The common thread, Gray expressed, is raising awareness and advocacy. As an African American female executive, she understands these issues firsthand. Throughout her career, Gray said mentors have encouraged her to make her views and thoughts heard, and advocate for herself. Now more than ever, those lessons resonate strongly.
"When you're waking up every day to articles or news about racist events, it's difficult. You need to stay focused on the fact that you're in a position to drive change," she said.
Gray's views have been influenced by her previous work with New York-based Doe Fund, which provides support services to men who have been incarcerated, homeless or struggled with addiction. The program serves as a reminder that everyone in society is important and deserves to be seen, she said.

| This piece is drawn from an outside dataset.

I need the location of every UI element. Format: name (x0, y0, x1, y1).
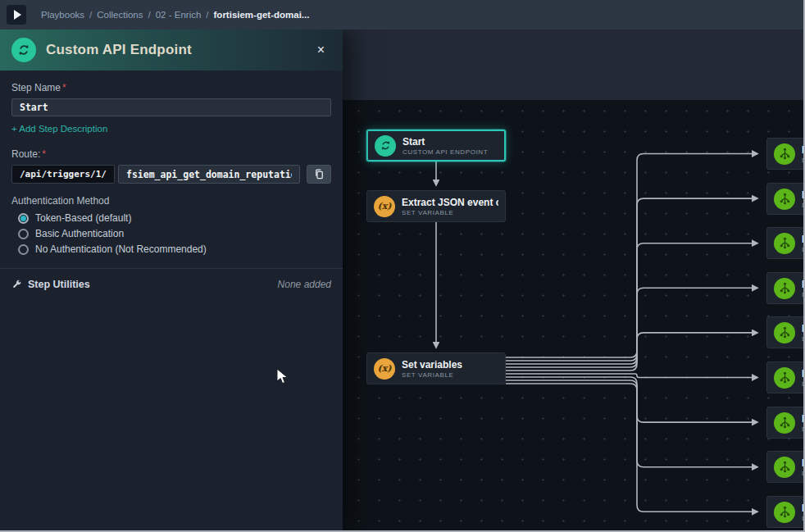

She applies that lens to A+E Networks. "The notion is that no one is too important or unimportant to be treated any different. Applying principles of equity and inclusivity to a corporation is fundamental."
It isn't enough for companies to hire women and minorities; they need to advance and encourage them to play an active role in decision-making, Gray contended.
"That's the DEI part to me: Diversity is 'I have a lot of different people here, but am I treating them the same way and are they feeling part of a larger whole?'" she said.
To encourage dialogue, Gray has an open-door, off-the-record policy for staffers. She also meets regularly with a group of Millennial employees to get their input. At a recent gathering, they asked for town halls to address issues of race and culture, and to shed light on what life is like for A+E employees. That led to meetings about women's issues, multiculturalism and Latinx culture.
"The Millennial group has given us some of our best ideas, which we've implemented," said Gray.
As a former corporate lawyer, Gray places high value on evidence to evaluate progress and set benchmarks. Data plays an integral role in tracking progress in hiring, retention and promotion.
"I want to know where we are and track how we're doing as a company, as opposed to 'It seems like we have more suppliers of color,' or 'It seems like we have more transgender employees,'" she said. "We are keeping our feet to the fire."
Looking ahead, Gray believes A+E must stay the course with its initiatives and keep a close eye on its progress. Voicing commitment and launching some programs isn't enough, she admits. "I want to make sure we are driving everything home."